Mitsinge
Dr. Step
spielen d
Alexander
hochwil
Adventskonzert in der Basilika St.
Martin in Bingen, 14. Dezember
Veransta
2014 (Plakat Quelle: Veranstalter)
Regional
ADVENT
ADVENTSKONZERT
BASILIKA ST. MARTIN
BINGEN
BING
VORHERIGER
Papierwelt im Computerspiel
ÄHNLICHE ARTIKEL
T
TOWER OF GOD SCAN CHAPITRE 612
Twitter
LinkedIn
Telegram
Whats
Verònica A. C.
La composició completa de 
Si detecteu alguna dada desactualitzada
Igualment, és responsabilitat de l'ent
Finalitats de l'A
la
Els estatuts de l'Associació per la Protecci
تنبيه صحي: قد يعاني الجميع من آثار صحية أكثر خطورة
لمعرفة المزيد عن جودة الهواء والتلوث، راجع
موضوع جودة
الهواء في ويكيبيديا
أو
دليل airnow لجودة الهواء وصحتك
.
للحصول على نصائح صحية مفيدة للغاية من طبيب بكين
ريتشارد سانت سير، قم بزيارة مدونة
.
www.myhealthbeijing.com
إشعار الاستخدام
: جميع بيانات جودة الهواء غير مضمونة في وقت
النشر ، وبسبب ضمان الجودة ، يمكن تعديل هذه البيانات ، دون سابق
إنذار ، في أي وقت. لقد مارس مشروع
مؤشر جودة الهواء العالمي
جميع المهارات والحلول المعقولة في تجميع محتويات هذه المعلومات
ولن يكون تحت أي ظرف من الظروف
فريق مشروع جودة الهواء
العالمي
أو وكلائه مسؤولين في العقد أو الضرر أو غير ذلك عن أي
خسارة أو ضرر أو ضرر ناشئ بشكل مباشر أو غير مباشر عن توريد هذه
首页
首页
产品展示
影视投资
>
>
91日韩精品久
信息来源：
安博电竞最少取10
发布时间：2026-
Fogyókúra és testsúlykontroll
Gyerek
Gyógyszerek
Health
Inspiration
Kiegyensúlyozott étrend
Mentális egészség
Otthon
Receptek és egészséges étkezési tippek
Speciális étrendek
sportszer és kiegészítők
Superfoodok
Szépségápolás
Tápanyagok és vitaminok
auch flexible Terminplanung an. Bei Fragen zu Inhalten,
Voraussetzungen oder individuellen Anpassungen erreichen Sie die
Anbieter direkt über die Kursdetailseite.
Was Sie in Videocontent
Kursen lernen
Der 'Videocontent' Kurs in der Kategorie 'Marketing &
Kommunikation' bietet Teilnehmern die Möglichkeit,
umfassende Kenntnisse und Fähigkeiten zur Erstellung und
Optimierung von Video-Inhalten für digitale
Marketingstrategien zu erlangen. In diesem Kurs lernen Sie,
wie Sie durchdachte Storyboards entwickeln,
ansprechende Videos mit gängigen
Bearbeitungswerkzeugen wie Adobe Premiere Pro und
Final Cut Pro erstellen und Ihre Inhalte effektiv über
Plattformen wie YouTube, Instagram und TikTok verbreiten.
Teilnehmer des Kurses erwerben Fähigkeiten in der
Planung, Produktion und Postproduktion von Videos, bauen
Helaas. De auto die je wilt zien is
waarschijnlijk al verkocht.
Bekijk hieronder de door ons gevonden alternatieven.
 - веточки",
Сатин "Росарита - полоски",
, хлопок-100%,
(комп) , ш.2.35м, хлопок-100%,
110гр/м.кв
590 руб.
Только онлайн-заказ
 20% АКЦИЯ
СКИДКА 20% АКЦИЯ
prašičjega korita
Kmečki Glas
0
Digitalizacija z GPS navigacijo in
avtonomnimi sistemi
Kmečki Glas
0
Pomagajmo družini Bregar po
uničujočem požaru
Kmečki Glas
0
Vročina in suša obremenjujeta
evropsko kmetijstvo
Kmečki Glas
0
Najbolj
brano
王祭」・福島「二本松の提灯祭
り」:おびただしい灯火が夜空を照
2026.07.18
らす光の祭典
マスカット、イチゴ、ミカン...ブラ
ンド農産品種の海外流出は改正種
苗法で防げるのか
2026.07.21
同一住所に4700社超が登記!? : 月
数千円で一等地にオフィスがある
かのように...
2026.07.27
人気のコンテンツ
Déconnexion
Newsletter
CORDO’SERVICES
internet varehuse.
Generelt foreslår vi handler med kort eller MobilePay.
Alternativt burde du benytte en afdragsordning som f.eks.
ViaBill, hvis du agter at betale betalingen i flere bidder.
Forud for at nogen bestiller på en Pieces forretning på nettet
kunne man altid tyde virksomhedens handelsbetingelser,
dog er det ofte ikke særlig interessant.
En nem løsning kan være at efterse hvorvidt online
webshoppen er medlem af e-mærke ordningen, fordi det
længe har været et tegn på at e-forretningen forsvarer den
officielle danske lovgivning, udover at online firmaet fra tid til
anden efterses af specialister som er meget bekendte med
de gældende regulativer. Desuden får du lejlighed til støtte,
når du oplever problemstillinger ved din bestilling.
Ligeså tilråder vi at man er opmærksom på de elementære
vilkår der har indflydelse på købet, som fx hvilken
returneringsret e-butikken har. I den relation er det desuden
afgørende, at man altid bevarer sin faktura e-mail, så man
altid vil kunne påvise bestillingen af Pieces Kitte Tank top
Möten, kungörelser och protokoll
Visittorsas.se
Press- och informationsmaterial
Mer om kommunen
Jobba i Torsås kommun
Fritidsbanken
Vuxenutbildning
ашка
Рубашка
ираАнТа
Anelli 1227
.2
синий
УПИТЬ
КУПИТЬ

+---+

§ **Assigned task**:
Return only the lines from the beginning of the material up to and including the line with "مؤشر جودة الهواء العالمي", exactly as written.

§ **Task answer**:
Mitsinge
Dr. Step
spielen d
Alexander
hochwil
Adventskonzert in der Basilika St.
Martin in Bingen, 14. Dezember
Veransta
2014 (Plakat Quelle: Veranstalter)
Regional
ADVENT
ADVENTSKONZERT
BASILIKA ST. MARTIN
BINGEN
BING
VORHERIGER
Papierwelt im Computerspiel
ÄHNLICHE ARTIKEL
T
TOWER OF GOD SCAN CHAPITRE 612
Twitter
LinkedIn
Telegram
Whats
Verònica A. C.
La composició completa de 
Si detecteu alguna dada desactualitzada
Igualment, és responsabilitat de l'ent
Finalitats de l'A
la
Els estatuts de l'Associació per la Protecci
تنبيه صحي: قد يعاني الجميع من آثار صحية أكثر خطورة
لمعرفة المزيد عن جودة الهواء والتلوث، راجع
موضوع جودة
الهواء في ويكيبيديا
أو
دليل airnow لجودة الهواء وصحتك
.
للحصول على نصائح صحية مفيدة للغاية من طبيب بكين
ريتشارد سانت سير، قم بزيارة مدونة
.
www.myhealthbeijing.com
إشعار الاستخدام
: جميع بيانات جودة الهواء غير مضمونة في وقت
النشر ، وبسبب ضمان الجودة ، يمكن تعديل هذه البيانات ، دون سابق
إنذار ، في أي وقت. لقد مارس مشروع
مؤشر جودة الهواء العالمي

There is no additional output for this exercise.